We accept that a theoretical case can be made for the approach considered in the consultation paper.
However, the ACT believes that the principles in the current IAS are not so wrong as to warrant any change. The new approach would appear to be taking a more formal rules based stance rather than the traditional IFRS principles based approach. This change of direction is regrettable given that a principles based approach allows more flexibility to produce a result which is more relevant and certainly conveys more meaningful information to the user of the accounts.
The new approach to conditional events leads onto the need to assess the open market value of the present obligations measured on the basis of expectation. At this point the strict formality of the rule based, legal analysis approach breaks down and we enter the realm of probability and supposition. The degree of subjectivity in assessing the measure of the liability makes a nonsense of any rationale for taking a strict legal approach. Where an item or amount is very uncertain the question is whether it is better to recognise nothing rather than using probabilities to recognise some proportion of the maximum potential amount?

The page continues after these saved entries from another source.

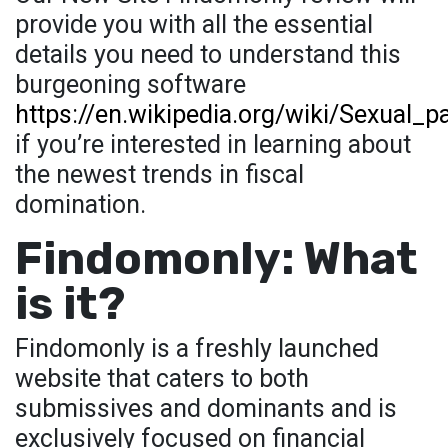
provide you with all the essential
details you need to understand this
burgeoning software
https://en.wikipedia.org/wiki/Sexual_p
if you’re interested in learning about
the newest trends in fiscal
domination.
Findomonly: What
is it?
Findomonly is a freshly launched
website that caters to both
submissives and dominants and is
exclusively focused on financial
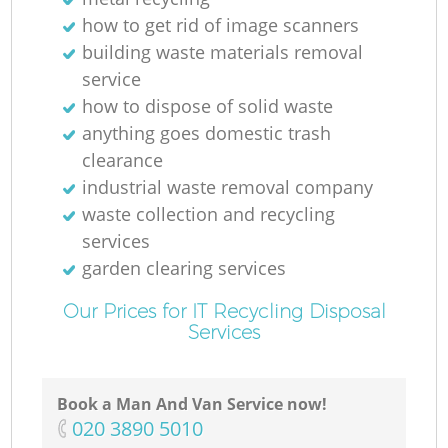
how to get rid of image scanners
building waste materials removal
service
how to dispose of solid waste
anything goes domestic trash
clearance
industrial waste removal company
waste collection and recycling
services
garden clearing services
Our Prices for IT Recycling Disposal
Services
Book a Man And Van Service now!
‎020 3890 5010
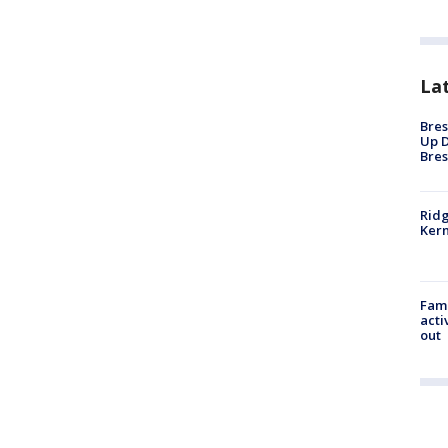
La
Bres
Up D
Bres
Ridg
Kern
Fami
acti
out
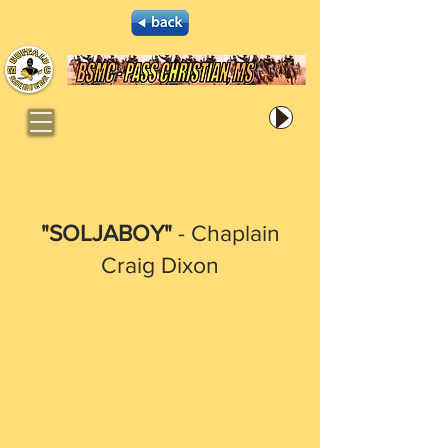
"SOLJABOY"
- Chaplain
Craig Dixon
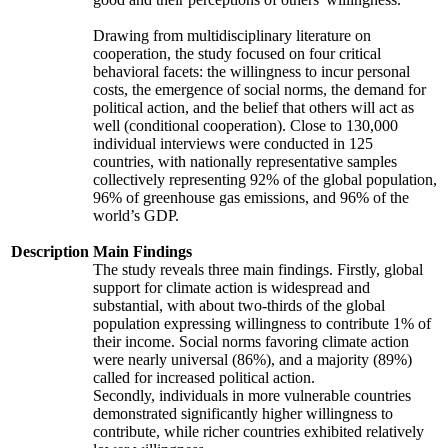
Drawing from multidisciplinary literature on
cooperation, the study focused on four critical
behavioral facets: the willingness to incur personal
costs, the emergence of social norms, the demand for
political action, and the belief that others will act as
well (conditional cooperation). Close to 130,000
individual interviews were conducted in 125
countries, with nationally representative samples
collectively representing 92% of the global population,
96% of greenhouse gas emissions, and 96% of the
world’s GDP.
Description
Main Findings
The study reveals three main findings. Firstly, global
support for climate action is widespread and
substantial, with about two-thirds of the global
population expressing willingness to contribute 1% of
their income. Social norms favoring climate action
were nearly universal (86%), and a majority (89%)
called for increased political action.
Secondly, individuals in more vulnerable countries
demonstrated significantly higher willingness to
contribute, while richer countries exhibited relatively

In practical terms the exposure draft is proposing that the accounts recognise something that is by definition likely to be somewhat arbitrary and inevitably will be the wrong amount and could be wrong by an order of magnitude. A legal claim for £10m which has a probability of success of 20% would give a valuation (in crude terms) of £2m, whereas in reality the possible outcomes are likely to be either nil or the full £10m and the most probable outcome is nil (as discussed in BC81). There is also the possibility that the matter will be settled at some intermediate amount to avoid the uncertainties of litigation.